Erlebnisbericht über meine vierwöchige Famulatur im Fewa City Hospital in Pokhara
Das [Fewa City Hospital] ist die beste Privatklinik in Pokhara mit 30 Betten und ca. 5 min mit dem Motorrad von Lake Side entfernt. Es gibt eine Notfall-Ambulanz, OP, Labor, Röntgen und eine Bettenstation. Fachärzte für Orthopädie, Radiologie, Chirurgie, Innere, Kinderheilkunde, Kieferchirurgie, Urologie und Anästhesie, sowie Assistenzärzte für die Notaufnahme sind hier beschäftigt. Das Krankenhaus ist recht neu und befindet sich in einem ehemaligen Hotel.
Alltag:
Jeden Morgen fuhr ich um 7:30 Uhr mit dem Bus von Lake Side
zum Krankenhaus (7 RS). Man steigt einfach an der
Ampelkreuzung aus. Wenn der Bus nicht von alleine hält,
muss man nur pfeifen, dann weiß der Fahrer Bescheid, dass jemand
aussteigen will. Vor dem Krankenhaus stehen meist schon die
Angehörigen an der Apotheke Schlange. Um 8 Uhr ist
Runde in der Notaufnahme: 11 Betten, 1 Arzt und 2
Assistenten. Die Ambulanz ist immer gut besucht. Angehörige
drängen sich um die Patienten, versorgen sie mit Essen und
kaufen die nötigen Medikamente ein. Wir gehen durch die
Station. Der Internist stellt mir ein paar Fragen zu einer
Patientin mit Lungenentzündung.

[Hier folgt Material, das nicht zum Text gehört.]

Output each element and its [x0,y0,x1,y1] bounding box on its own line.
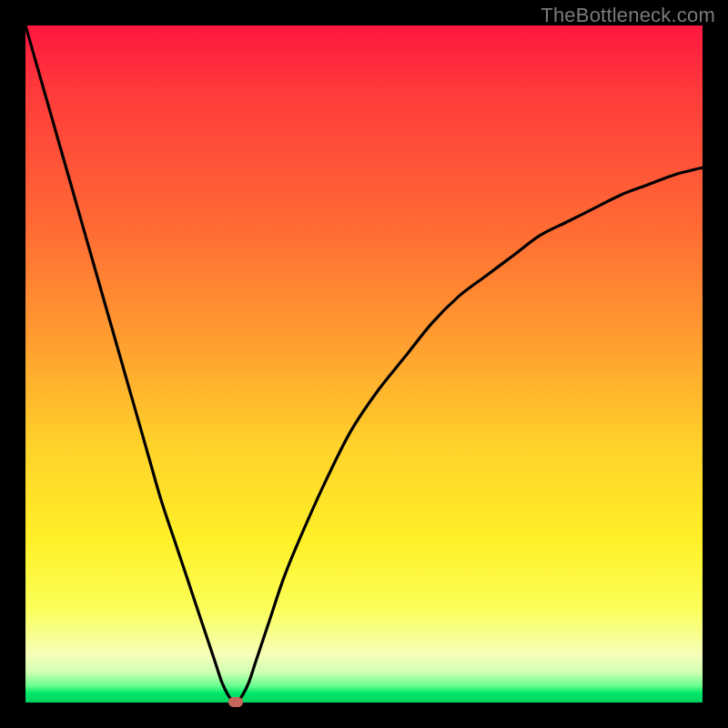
chart-minimum-marker [228,697,243,707]
chart-frame: TheBottleneck.com [0,0,728,728]
chart-plot-area [25,25,703,703]
attribution-label: TheBottleneck.com [541,4,715,27]
chart-line [25,25,703,703]
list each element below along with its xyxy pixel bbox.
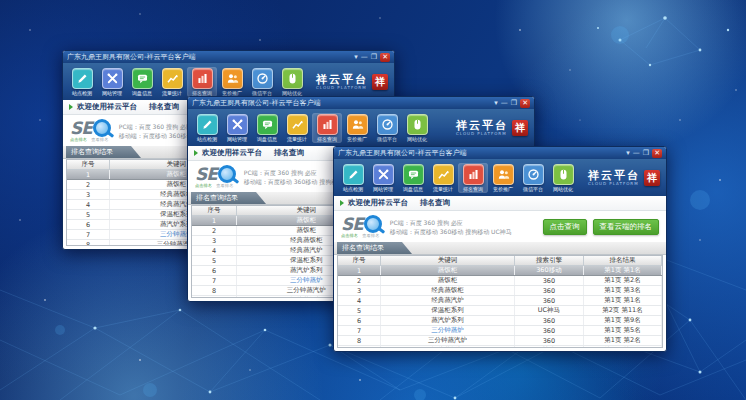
breadcrumb-welcome: 欢迎使用祥云平台 — [348, 198, 408, 208]
table-row[interactable]: 7三分钟蒸炉360第1页 第5名 — [338, 326, 662, 336]
toolbar-item-inquiry[interactable]: 询盘信息 — [127, 67, 157, 97]
toolbar-item-traffic[interactable]: 流量统计 — [282, 113, 312, 143]
table-cell: 9 — [192, 296, 237, 298]
tab-ranking-results[interactable]: 排名查询结果 — [191, 192, 266, 204]
seo-tagline-left: 点击排名 — [341, 233, 358, 238]
table-row[interactable]: 4经典蒸汽炉360第1页 第1名 — [338, 296, 662, 306]
close-button[interactable]: ✕ — [380, 53, 390, 62]
skin-button[interactable]: ▾ — [626, 149, 630, 158]
toolbar-item-site-optimize[interactable]: 网站优化 — [402, 113, 432, 143]
toolbar-item-promotion[interactable]: 竞价推广 — [217, 67, 247, 97]
ranking-table: 序号 关键词 搜索引擎 排名结果 1蒸饭柜360移动第1页 第1名2蒸饭柜360… — [337, 255, 663, 348]
toolbar-item-promotion[interactable]: 竞价推广 — [342, 113, 372, 143]
tab-ranking-results[interactable]: 排名查询结果 — [66, 146, 141, 158]
window-titlebar[interactable]: 广东九鼎王厨具有限公司-祥云平台客户端 ▾ — ❐ ✕ — [188, 97, 534, 109]
table-row[interactable]: 1蒸饭柜360移动第1页 第1名 — [338, 266, 662, 276]
message-bubble-icon — [132, 68, 153, 89]
toolbar-item-inquiry[interactable]: 询盘信息 — [398, 163, 428, 193]
toolbar-label: 站点检测 — [197, 136, 217, 142]
minimize-button[interactable]: — — [501, 99, 508, 108]
minimize-button[interactable]: — — [633, 149, 640, 158]
toolbar-item-wechat-platform[interactable]: 微信平台 — [372, 113, 402, 143]
toolbar-label: 网站优化 — [407, 136, 427, 142]
breadcrumb-welcome: 欢迎使用祥云平台 — [202, 148, 262, 158]
table-row[interactable]: 9智能蒸饭柜搜狗第1页 第1名 — [338, 346, 662, 348]
header-index: 序号 — [338, 256, 381, 265]
table-header-row: 序号 关键词 搜索引擎 排名结果 — [338, 256, 662, 266]
toolbar-item-traffic[interactable]: 流量统计 — [428, 163, 458, 193]
table-row[interactable]: 6蒸汽炉系列360第1页 第9名 — [338, 316, 662, 326]
toolbar-item-inquiry[interactable]: 询盘信息 — [252, 113, 282, 143]
toolbar-item-traffic[interactable]: 流量统计 — [157, 67, 187, 97]
main-toolbar: 站点检测 网站管理 询盘信息 流量统计 — [334, 159, 666, 196]
toolbar-label: 排名查询 — [192, 90, 212, 96]
mouse-icon — [407, 114, 428, 135]
table-row[interactable]: 5保温柜系列UC神马第2页 第11名 — [338, 306, 662, 316]
toolbar-item-wechat-platform[interactable]: 微信平台 — [518, 163, 548, 193]
message-bubble-icon — [403, 164, 424, 185]
window-title: 广东九鼎王厨具有限公司-祥云平台客户端 — [192, 97, 321, 109]
maximize-button[interactable]: ❐ — [371, 53, 377, 62]
gauge-icon — [377, 114, 398, 135]
toolbar-item-site-check[interactable]: 站点检测 — [67, 67, 97, 97]
toolbar-item-site-manage[interactable]: 网站管理 — [97, 67, 127, 97]
table-row[interactable]: 2蒸饭柜360第1页 第2名 — [338, 276, 662, 286]
engine-list: PC端：百度 360 搜狗 必应 移动端：百度移动 360移动 搜狗移动 UC神… — [390, 218, 512, 236]
toolbar-item-site-manage[interactable]: 网站管理 — [222, 113, 252, 143]
window-controls: ▾ — ❐ ✕ — [354, 53, 390, 62]
tab-ranking-results[interactable]: 排名查询结果 — [337, 242, 412, 254]
people-icon — [347, 114, 368, 135]
people-icon — [222, 68, 243, 89]
toolbar-item-ranking-query[interactable]: 排名查询 — [187, 67, 217, 97]
table-cell: 5 — [67, 210, 110, 219]
table-cell: 9 — [338, 346, 381, 348]
table-cell: 1 — [67, 170, 110, 179]
window-titlebar[interactable]: 广东九鼎王厨具有限公司-祥云平台客户端 ▾ — ❐ ✕ — [63, 51, 394, 63]
header-keyword: 关键词 — [381, 256, 515, 265]
table-cell: 6 — [338, 316, 381, 325]
maximize-button[interactable]: ❐ — [511, 99, 517, 108]
window-title: 广东九鼎王厨具有限公司-祥云平台客户端 — [67, 51, 196, 63]
table-cell: 第1页 第1名 — [584, 346, 662, 348]
toolbar-item-ranking-query[interactable]: 排名查询 — [312, 113, 342, 143]
table-cell: 7 — [192, 276, 237, 285]
table-cell: 7 — [338, 326, 381, 335]
query-button[interactable]: 点击查询 — [543, 219, 587, 235]
skin-button[interactable]: ▾ — [354, 53, 358, 62]
toolbar-item-site-check[interactable]: 站点检测 — [338, 163, 368, 193]
maximize-button[interactable]: ❐ — [643, 149, 649, 158]
skin-button[interactable]: ▾ — [494, 99, 498, 108]
table-cell: 第1页 第1名 — [584, 266, 662, 275]
breadcrumb-section: 排名查询 — [274, 148, 304, 158]
table-row[interactable]: 8三分钟蒸汽炉360第1页 第2名 — [338, 336, 662, 346]
gauge-icon — [252, 68, 273, 89]
seo-logo-text: SE — [341, 216, 363, 233]
brand-title: 祥云平台 — [316, 74, 368, 85]
toolbar-item-site-manage[interactable]: 网站管理 — [368, 163, 398, 193]
window-titlebar[interactable]: 广东九鼎王厨具有限公司-祥云平台客户端 ▾ — ❐ ✕ — [334, 147, 666, 159]
close-button[interactable]: ✕ — [652, 149, 662, 158]
line-chart-icon — [433, 164, 454, 185]
brand-logo: 祥云平台 CLOUD PLATFORM 祥 — [316, 74, 390, 90]
toolbar-item-wechat-platform[interactable]: 微信平台 — [247, 67, 277, 97]
toolbar-label: 竞价推广 — [347, 136, 367, 142]
breadcrumb-welcome: 欢迎使用祥云平台 — [77, 102, 137, 112]
brand-title: 祥云平台 — [588, 170, 640, 181]
seo-logo: SE 点击排名 查看排名 — [195, 165, 236, 188]
magnifier-icon — [364, 215, 382, 233]
toolbar-item-site-optimize[interactable]: 网站优化 — [548, 163, 578, 193]
tools-icon — [227, 114, 248, 135]
bar-chart-icon — [317, 114, 338, 135]
toolbar-item-site-optimize[interactable]: 网站优化 — [277, 67, 307, 97]
cloud-ranking-button[interactable]: 查看云端的排名 — [593, 219, 660, 235]
toolbar-item-promotion[interactable]: 竞价推广 — [488, 163, 518, 193]
table-cell: 360 — [515, 296, 584, 305]
table-row[interactable]: 3经典蒸饭柜360第1页 第3名 — [338, 286, 662, 296]
close-button[interactable]: ✕ — [520, 99, 530, 108]
toolbar-item-site-check[interactable]: 站点检测 — [192, 113, 222, 143]
toolbar-item-ranking-query[interactable]: 排名查询 — [458, 163, 488, 193]
toolbar-label: 微信平台 — [252, 90, 272, 96]
seo-tagline-left: 点击排名 — [195, 183, 212, 188]
toolbar-label: 微信平台 — [377, 136, 397, 142]
minimize-button[interactable]: — — [361, 53, 368, 62]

An das Nepali-Englisch muss man
sich erst gewöhnen. Ein Patient hat Kopfschmerzen und Fieber,
der Arzt ordnet ein Röntgenbild des Schädels an.
Verdachtsdiagnose: Sinusitis. Die Aufnahme kostet 500 Rs und muss
vom Patienten selbst bezahlt werden, ebenso jedes Medikament, die
Untersuchungsgebühr, jede Spritze usw.
Anschließend gehen wir durch die Bettenstation. Der Chirurg
zeigt mir einen ungewöhnlichen Fall. Eine Patientin, die er am
Vorabend wegen einer Gallengangstenose operiert hat. Im
Gallengang fanden sich Würmer. Der Patientin geht es relativ
gut, sie hat noch 2 Drainagen in der Bauchhöhle. Der behandelnde
Arzt will diesen Fall publizieren. Schließlich heißt das
Krankenhaus ja auch Fewa City Hospital and Research.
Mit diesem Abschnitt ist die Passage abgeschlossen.